I am a history buff. I’ve read a fair degree of European history and military history–probably just enough to be dangerous! As I’ve followed the events in the Ukraine these past weeks, it has dawned on me that this is something not to be taken lightly. The Crimea is not simply some place far off in Eastern Europe. It represents a number of places in Eastern Europe that were both once part of the Soviet empire and that have Russian populations. And what is trickier is that many of these countries, including Ukraine now are engaged in NATO alliances, which at least theoretically involve obligations to intervene militarily if they are attacked. And of course, the US continues to have significant NATO obligations.

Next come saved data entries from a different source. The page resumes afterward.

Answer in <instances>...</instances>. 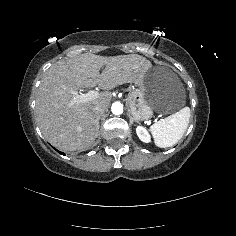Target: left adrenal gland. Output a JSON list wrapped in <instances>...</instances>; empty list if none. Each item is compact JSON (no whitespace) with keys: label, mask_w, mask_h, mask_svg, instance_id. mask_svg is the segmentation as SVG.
I'll return each instance as SVG.
<instances>
[{"label":"left adrenal gland","mask_w":236,"mask_h":236,"mask_svg":"<svg viewBox=\"0 0 236 236\" xmlns=\"http://www.w3.org/2000/svg\"><path fill=\"white\" fill-rule=\"evenodd\" d=\"M127 115H128V116H129V118H130V124H132V123H133V121H134V118L131 116L130 112H129Z\"/></svg>","instance_id":"left-adrenal-gland-1"}]
</instances>
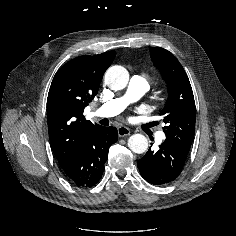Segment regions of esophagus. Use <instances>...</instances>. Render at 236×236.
<instances>
[{"label": "esophagus", "mask_w": 236, "mask_h": 236, "mask_svg": "<svg viewBox=\"0 0 236 236\" xmlns=\"http://www.w3.org/2000/svg\"><path fill=\"white\" fill-rule=\"evenodd\" d=\"M131 131L129 128L125 127V126H121L118 128V136L119 137H125L130 135Z\"/></svg>", "instance_id": "34e87169"}]
</instances>
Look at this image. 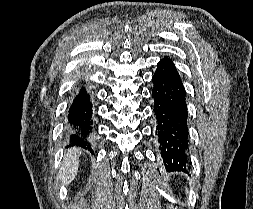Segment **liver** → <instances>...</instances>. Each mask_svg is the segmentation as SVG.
I'll return each mask as SVG.
<instances>
[{
  "label": "liver",
  "mask_w": 253,
  "mask_h": 209,
  "mask_svg": "<svg viewBox=\"0 0 253 209\" xmlns=\"http://www.w3.org/2000/svg\"><path fill=\"white\" fill-rule=\"evenodd\" d=\"M81 150L78 148H71L64 157L59 180L62 184H69L76 176L79 166V156Z\"/></svg>",
  "instance_id": "6515ba94"
}]
</instances>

I suspect there are some who are better historians who can tell me how this is different from the conditions that led to the folly of World War 1, when a flashpoint assassination activated a series of military alliances that led to a full scale European war that drained the life blood of a generation. Then, as now, everyone seemed to think that in the end, diplomacy would save the day, until it was overwhelmed by the momentum of events.
![Barack Obama Attribution: By Pete Souza, The Obama-Biden Transition Project [CC-BY-3.0 (http://creativecommons.org/licenses/by/3.0)], via Wikimedia Commons](https://rtrube54.files.wordpress.com/2014/03/256px-official_portrait_of_barack_obama.jpg?w=220&h=300)
Barack Obama
Attribution: By Pete Souza, The Obama-Biden Transition Project [CC-BY-3.0 (http://creativecommons.org/licenses/by/3.0)%5D, via Wikimedia Commons
It is almost 70 years since the end of World War 2 and many of us grew up thinking that another European conflict, particularly under the threat of nuclear weapons, was unthinkable. Sadly, the story of what Barbara Tuchman once called “The March of Folly” is that people and societies will do the unthinkable and irrational–all very rationally to appearances.
And so I found myself praying today for both Vladimir Putin and Barack Obama, and the decisions each will make in the days ahead. They could make the difference between peril and peace, and it seems that wisdom from on high wouldn’t hurt.
[BTW, I welcome comments but I won’t approve/host those which are simply partisan rants!]